Faute de cette augmentation, le soufflet retombe dans la dégénérescence et la singerie de ses propres pseudos fondements ; la naturalité, la faiblesse et le désordre d’un multiple que l’on a pris pour notre richesse et notre liberté ; cad que tout cela retombe dans la mort.

 

4 décembre 2009

La psychanalyse et son autre

La psychanalyse repère ; elle fait fonction de repérage dans tout ce qui est dit ; dans le flot ; de paroles ou de signes.

Parce que si on parle « soi » en sachant ce que l'on dit, c'est uniquement ponctuel ; on parle de tel objet, mais sans porter attention à ce qui entoure le dire lui-même ; sans s'attarder sur le vocabulaire par exemple, ou aux gestes accompagnant.

Qu’il y ait quelqu'un qui écoute et on ne s'entend, soi, plus tel que l'on dit ceci ou cela, mais tel que cela sera reçu cet autre, ou par tel autre plutôt que tel autre ; et qui plus est lorsque l’autre est là pour seulement écouter ; puisqu’ainsi il ne répondra pas, on interrompt sa propre parole et l’on ne dit plus ceci ou cela, mais on est porté à se dire, soi. Mais ça résiste ; parce que se dire soi, on en est toujours Un et intact, mais dans l’incapacité réelle de l’exprimer ; c’est là où la vérité, que l’on énonce, est toujours limitée tandis que l’unité globale que l’on suppose dans tout énoncé, tombe dans la réalité ; c’est par l’ouverture à cette réalité que la vérité est inscrite ; ainsi l’énonciation de la vérité se déclôt dans la réalité et n’en est pas séparée bien que en elle-même, elle s’en croit telle.

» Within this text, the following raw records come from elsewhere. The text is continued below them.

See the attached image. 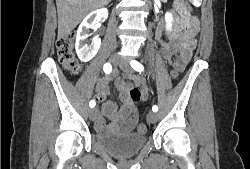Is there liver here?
<instances>
[{
  "label": "liver",
  "mask_w": 250,
  "mask_h": 169,
  "mask_svg": "<svg viewBox=\"0 0 250 169\" xmlns=\"http://www.w3.org/2000/svg\"><path fill=\"white\" fill-rule=\"evenodd\" d=\"M108 2L110 0H56L59 38L69 36L87 12Z\"/></svg>",
  "instance_id": "6515ba94"
}]
</instances>
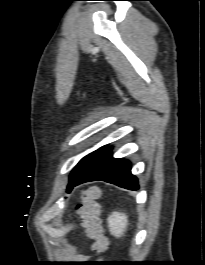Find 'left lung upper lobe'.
<instances>
[{
  "mask_svg": "<svg viewBox=\"0 0 205 265\" xmlns=\"http://www.w3.org/2000/svg\"><path fill=\"white\" fill-rule=\"evenodd\" d=\"M107 145L99 148L98 150L90 153L89 155L85 156L82 158L79 163L76 165V167L73 169L71 175H70V180H69V185L67 187V192H70L71 189V184L72 182L84 171V169L91 163L93 162L105 149Z\"/></svg>",
  "mask_w": 205,
  "mask_h": 265,
  "instance_id": "obj_1",
  "label": "left lung upper lobe"
}]
</instances>
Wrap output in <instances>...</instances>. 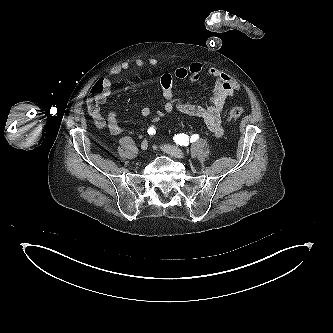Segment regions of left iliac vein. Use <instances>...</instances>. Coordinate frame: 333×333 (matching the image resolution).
I'll return each mask as SVG.
<instances>
[{"instance_id":"obj_1","label":"left iliac vein","mask_w":333,"mask_h":333,"mask_svg":"<svg viewBox=\"0 0 333 333\" xmlns=\"http://www.w3.org/2000/svg\"><path fill=\"white\" fill-rule=\"evenodd\" d=\"M161 149L169 154L172 157L178 158V159H183L185 158V153L178 147L172 146L169 144H164L162 145Z\"/></svg>"}]
</instances>
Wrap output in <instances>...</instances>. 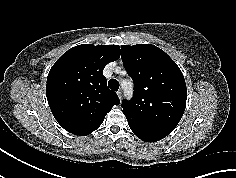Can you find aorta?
<instances>
[{"label":"aorta","instance_id":"obj_1","mask_svg":"<svg viewBox=\"0 0 236 178\" xmlns=\"http://www.w3.org/2000/svg\"><path fill=\"white\" fill-rule=\"evenodd\" d=\"M129 84V82H128ZM127 95H131L132 94V88H131V83H130V87L128 89H126Z\"/></svg>","mask_w":236,"mask_h":178}]
</instances>
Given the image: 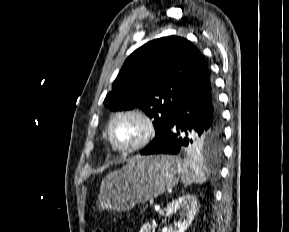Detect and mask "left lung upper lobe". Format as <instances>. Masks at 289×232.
Masks as SVG:
<instances>
[{
  "mask_svg": "<svg viewBox=\"0 0 289 232\" xmlns=\"http://www.w3.org/2000/svg\"><path fill=\"white\" fill-rule=\"evenodd\" d=\"M205 65L199 50L187 39L152 40L126 59L104 105L113 111L139 107L154 118L153 143L166 131L180 97ZM221 137L220 124L216 135L196 138L186 150L219 154Z\"/></svg>",
  "mask_w": 289,
  "mask_h": 232,
  "instance_id": "obj_1",
  "label": "left lung upper lobe"
}]
</instances>
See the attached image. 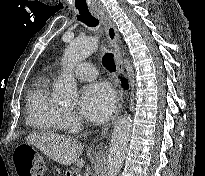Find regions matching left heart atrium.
I'll return each instance as SVG.
<instances>
[{
	"mask_svg": "<svg viewBox=\"0 0 205 176\" xmlns=\"http://www.w3.org/2000/svg\"><path fill=\"white\" fill-rule=\"evenodd\" d=\"M115 103V94L105 82H92L81 92L80 109L94 122L105 121L110 116Z\"/></svg>",
	"mask_w": 205,
	"mask_h": 176,
	"instance_id": "39dd6f15",
	"label": "left heart atrium"
}]
</instances>
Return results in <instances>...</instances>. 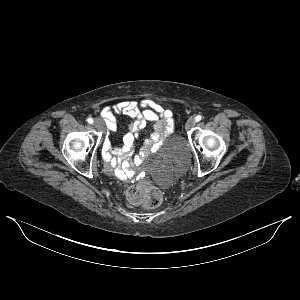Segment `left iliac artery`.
<instances>
[{
    "mask_svg": "<svg viewBox=\"0 0 300 300\" xmlns=\"http://www.w3.org/2000/svg\"><path fill=\"white\" fill-rule=\"evenodd\" d=\"M201 119H202L201 115H197L196 118H195L196 122H199Z\"/></svg>",
    "mask_w": 300,
    "mask_h": 300,
    "instance_id": "left-iliac-artery-1",
    "label": "left iliac artery"
}]
</instances>
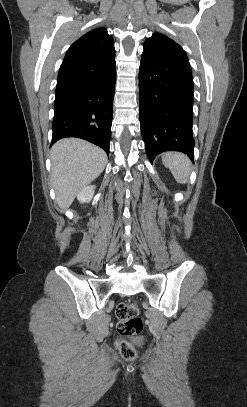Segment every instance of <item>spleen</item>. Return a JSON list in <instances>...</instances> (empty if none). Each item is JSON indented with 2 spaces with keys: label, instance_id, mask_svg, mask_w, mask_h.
<instances>
[{
  "label": "spleen",
  "instance_id": "obj_1",
  "mask_svg": "<svg viewBox=\"0 0 247 407\" xmlns=\"http://www.w3.org/2000/svg\"><path fill=\"white\" fill-rule=\"evenodd\" d=\"M162 162L169 168L178 183L185 184L189 181L192 164L186 155L179 152H166L162 155Z\"/></svg>",
  "mask_w": 247,
  "mask_h": 407
}]
</instances>
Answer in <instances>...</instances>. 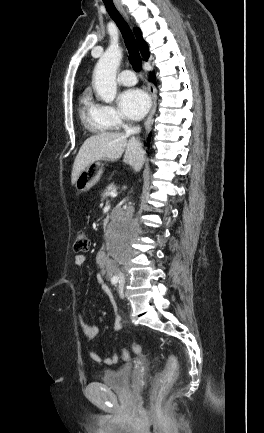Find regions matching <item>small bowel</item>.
<instances>
[{
  "label": "small bowel",
  "mask_w": 264,
  "mask_h": 433,
  "mask_svg": "<svg viewBox=\"0 0 264 433\" xmlns=\"http://www.w3.org/2000/svg\"><path fill=\"white\" fill-rule=\"evenodd\" d=\"M85 262H86V257L84 255H77L74 258V263L78 268H82L84 266ZM96 280H97L98 284L100 285V287L102 288V290L105 291L107 294H110V290H109L108 286L106 285V283L104 282L102 275L98 274L96 276ZM79 323H80L82 330H83L86 337H88L89 339H94L98 336L99 328L97 325L87 323L82 316H79ZM116 326H117V329H120V318L119 317L116 318ZM89 356H90L91 360L96 362V363H100L102 361L101 356L96 352L91 351L89 353ZM117 360H118L117 355L112 354V355L106 357L103 360V362L106 365H113L117 362Z\"/></svg>",
  "instance_id": "small-bowel-1"
}]
</instances>
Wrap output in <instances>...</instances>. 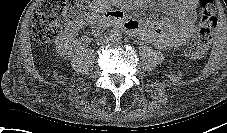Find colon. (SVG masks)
Instances as JSON below:
<instances>
[{"instance_id": "obj_1", "label": "colon", "mask_w": 227, "mask_h": 133, "mask_svg": "<svg viewBox=\"0 0 227 133\" xmlns=\"http://www.w3.org/2000/svg\"><path fill=\"white\" fill-rule=\"evenodd\" d=\"M78 0H42L32 17V37L40 44H49L59 35L63 19L71 15ZM199 27L187 44L186 53L197 59L204 56L213 30L217 26L215 0H198Z\"/></svg>"}]
</instances>
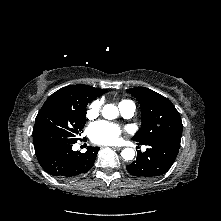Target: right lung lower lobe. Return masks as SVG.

Il est vrai que l’on ne demande pas au soi-même de se dire tout entier ; sauf que précisément, si il ne passait rien alors, peu importerait, mais d’être convoqué à se dire, tout soudainement, quelque chose vient ; advient, commence de se libérer de cela même dont on tenait le plus, qui nous réfrénait ou poursuivait ou qui nous aimait. C’est dans cet engouffrement même que tout se joue, et non seulement psychanalytiquement.

La vérité se déclôt parce qu’elle y est sans y être ; elle ne peut pas devenir réelle … et elle sera toujours perdue. On ne peut pas se nommer. D’où que l’on se « donne un nom », ou qu’il est porté ; une identité nominale simple.

Et l’on se situe, soi, sur cette simplicité ; dans la vérité mais non dans la réalité.

Or cette fonction, d’accorder une vérité à cette simplicité (de dire Je, quel que soit le « Je » par ailleurs), est une réalité ; (le mouvement s’inverse) ; sauf que cette réalité est formelle. Il se peut que cette formalité soit troublée par une identité ; au lieu d’opérer une sélection adaptée dans la perception, elle se réfère trop à une vérité ; laquelle puisque vague et éloignée, est difficilement, voir impossiblement recomposable ; parce que ce je en est, lui, la réalité, une réalité effectivement réelle , étendue et complexe,  bien qu’imaginairement il croit en être la vérité une  ; il est parfaitement clair que tout en étant la vérité, il soit aussi et avant tout la réalité de qui il est ; c’est que ce sont deux fonctionnalités séparées.

Ce même Je dans sa pure fonction, si il se tient à la limite, peut également découvrir qu’il est, lui, absolument accès au réel. Cad ne plus tenir d’aucune vérité. Il annule radicalement qu’il soit une identité ; il est toutes les identités. Il s’existe comme forme pure et simple ; mais ceci non sans précaution ; en se fixant une identité de surface pleine et entière ou qu’il prétend telle ; surface sur laquelle appliquer les signes.